Embora soe interessante, Copa do Mundo a cada dois anos é a troca do certo pelo duvidoso
Encabeçado pelo ex-treinador francês Arsène Wenger, o projeto da mudança da periodicidade da Copa do Mundo ganha força com o apoio de ex-jogadores como Ronaldo e Materazzi e de várias federações nacionais. A principal competição de seleções do mundo passaria a ser disputada a cada dois anos, e não mais de quatro em quatro como é hoje. A possibilidade da mudança gera o questionamento sobre sua necessidade – e também sobre o real interesse dos dirigentes que fazem parte do esporte.
A proposta, que foi feita inicialmente pela Federação de Futebol da Arábia Saudita em maio desse ano, soa absurda aos ouvidos de boa parte dos torcedores. Além da Copa do Mundo, os torneios continentais como Copa América e Eurocopa também passariam a ser bienais. As datas reservadas para partidas de seleções ocorreriam normalmente e com a mesma quantidade de dias, mas concentradas em janelas mais espaçadas.
A divulgação da ideia, que será votada no próximo Congresso da FIFA em maio de 2022, coincide com um momento delicado para as finanças do futebol como um todo. Um dos maiores clubes do planeta e com maior potencial de captação de receita, o Barcelona, passa por uma séria crise financeira. Grande parte dos direitos televisivos de campeonatos e copas nacionais deve passar por uma redução em seus valores a partir do próximo contrato. Mesmo com a possibilidade de cada edição da Copa do Mundo ter um lucro menor de forma individual, a realização dobrada da competição pode gerar mais receitas dentro de um espaço de quatro anos.

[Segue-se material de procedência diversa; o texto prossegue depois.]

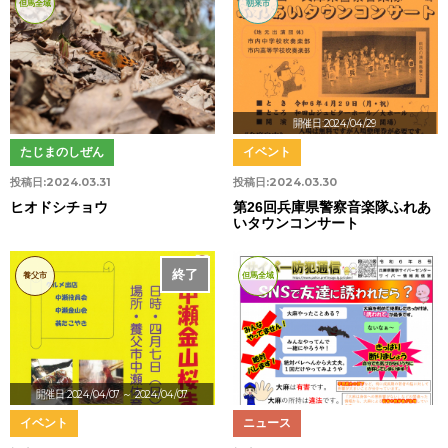
但馬全域
朝来市
開催日:2024/04/29
たじまのしぜん
イベント
投稿日:
2024.03.31
投稿日:
2024.03.30
ヒオドシチョウ
第26回兵庫県警察音楽隊ふれあ
いタウンコンサート
終了
養父市
但馬全域
開催日:2024/04/07
～ 2024/04/07
イベント
ニュース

Mas não se trata de um período difícil somente nas finanças do futebol: o interesse do esporte não é o mesmo de anos atrás. Competições desinteressantes, o excesso de jogos que o calendário atual proporciona e a concorrência com vários outros meios de entretenimento, sobretudo os digitais (e aqui entraríamos em um amplo leque de opções) são novos desafios que o futebol está encarando na década atual e que podem influenciar fortemente em como será a chegada dos jovens torcedores ao esporte.
Também vale lembrar que os principais artistas do espetáculo não são os que estão em uma sala fechada ditando os rumos do esporte. Quem está dentro do campo e que sofre na pele os efeitos de encarar 60 partidas por ano tem pouca voz sobre as mudanças no calendário e chegam estourados ao final da temporada quando disputam uma competição de seleções no período de férias. Um esporte profissional de alto rendimento é desgastante e os FIFA Legends, grupo de ex-atletas que endossa as propostas de mudança na Copa do Mundo, sabem disso melhor do que ninguém.
O projeto de Wenger parece interessante à primeira vista. Para muitos países, é uma chance de ouro de sediar ou participar de uma Copa do Mundo, sobretudo quando lembramos que a mudança no calendário seria válida a partir de 2026, primeiro ano em que a Copa do Mundo terá 48 seleções. Só que diante de tantos desafios que o futebol está encarando para se manter como um esporte popular e lucrativo, forçar uma mudança que diminuiria drasticamente o valor de sua principal competição não parece ser o caminho mais interessante, principalmente quando vemos o cenário a longo prazo. A Copa do Mundo ainda é uma competição que vale muito, que atrai o público mais alheio ao esporte e que possui uma aura muito característica, que destaca sua importância.
A FIFA pode parecer preocupada com o futuro do futebol e a integração de novas seleções no circuito, mas essa proposta de mudança escancara que as novidades não são elaboradas pensando em longo prazo nem no público. O esporte bretão tem muito a perder caso uma decisão dessa seja tomada puramente com base no possível resultado financeiro e político.